Chris leaves the Doctor in the 1997 novel Lungbarrow, the penultimate book in the New Adventures series. In the book, the Doctor and Chris travel to the Doctor's home planet of Gallifrey, where the Doctor faces members of his House, and Chris learns many of the Doctor's hidden secrets. After this, Chris decided to travel alone using a time ring given to him by Romana.
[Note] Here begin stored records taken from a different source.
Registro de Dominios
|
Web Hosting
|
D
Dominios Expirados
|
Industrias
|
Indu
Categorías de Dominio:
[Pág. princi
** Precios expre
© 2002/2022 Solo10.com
The 1996 book which depicts Chris's sexual encounter with a gay man, Damaged Goods, was written by future executive producer of the series Russell T Davies, whose works often include gay themes. Much like Davies' later introduction to the series proper, Jack Harkness, Cwej opines that sexuality is not an issue where he comes from.

After the Doctor
Chris Cwej subsequently appeared in novels in the Bernice Summerfield range of New Adventures, beginning with Gary Russell's Deadfall, and then in several other appearances.  Deadfall portrayed Cwej as having had his memories (including his adventures with the Doctor) erased by a group known as the Knights of Jeneve.  Dead Romance by Lawrence Miles revealed that Cwej's memories had also been altered by the Time Lords (who were not named as such, but were clearly identified by history and characteristics). They had told him that he had been abducted from 30th century Earth by an "evil renegade", an oblique reference to the Doctor.
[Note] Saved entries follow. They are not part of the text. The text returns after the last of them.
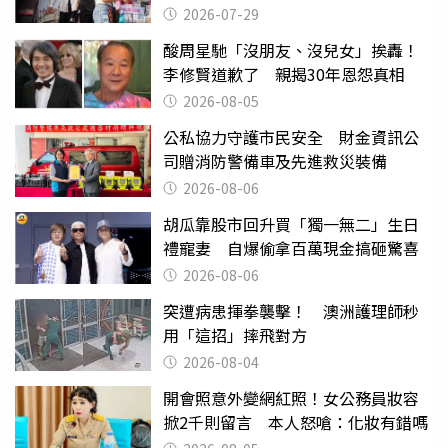
曝光
2026-07-29
酸周星馳「沒朋友、沒兒女」挨轟！
李修賢道歉了 親揭30年恩怨真相
2026-08-05
公私協力守護市民安全 財金資訊公
司贈消防警備車及先進救災裝備
2026-08-06
胡瓜靠股市回升買「獨一無二」生日
禮寵妻 自爆偷拿百萬現金搞砸驚喜
2026-08-06
突遭病患揮拳襲擊！ 澳洲護理師秒
用「這招」摔飛對方
2026-08-04
開會照意外變網紅照！女公務員妝容
掀2千則留言 本人怒嗆：化妝有錯嗎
Chris continued to work as an agent for the Time Lords: in Dead Romance, he opened a gateway for the Time Lords to invade and destroy a bottle universe version of 1970 Earth. Back in his native universe, in Tears of the Oracle Chris came close to death, and only survived when the Time Lords regenerated him. His new body, to his shock, was short and fat. However, after an encounter with the Ferutu in Twilight of the Gods, he was reverted down his personal time line to age 13 and regained his original body.
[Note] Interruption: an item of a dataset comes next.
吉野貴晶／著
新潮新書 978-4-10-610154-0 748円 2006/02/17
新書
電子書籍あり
Chris next appeared in The Book of the War, an encyclopedia detailing the "War in Heaven" in the Faction Paradox spin-off stories. The Faction Paradox line was based on ideas created for BBC Books' line of Doctor Who novels, and contained many ideas and characters which had their roots in Doctor Who novels or television. However, many of these concepts were changed for legal and creative reasons — for example, the Time Lords became the "Great Houses".

The Book of the War revealed that not only had the Great Houses deliberately altered Cwej's timeline and biodata, they were using alternate copies of him from different timelines as soldiers in their war with the mysterious "Enemy".  These "Cwejen" existed in three types: the original (blond and handsome) "Cwej-Prime", the fat and balding Cwej-Plus, and the monstrous and heavily armored Cwej-Magnus.  Each type existed in multiple iterations, which the Great Houses intended to use as an "Army of One."  One of the Cwejen (implied to be the original) was present at a mysterious incident in the Hollywood Bowl, which may have been a point of contact with the Enemy.

Chris does not appear by name in the subsequent Faction Paradox novels, but a character who strongly matches his description appears as an agent of the Great Houses in Lance Parkin's Warlords of Utopia.  This individual calls himself "Herr Abschrift", German for "Mr. Copy", suggesting that he is one of the Cwejen, a suggestion that is strongly supported by the facts he is described as being a "perfect Aryan" (blond, blue eyed and physically fit), mentions working for something called "Mirraflex" (one of the Great Houses) and is fighting a Great War.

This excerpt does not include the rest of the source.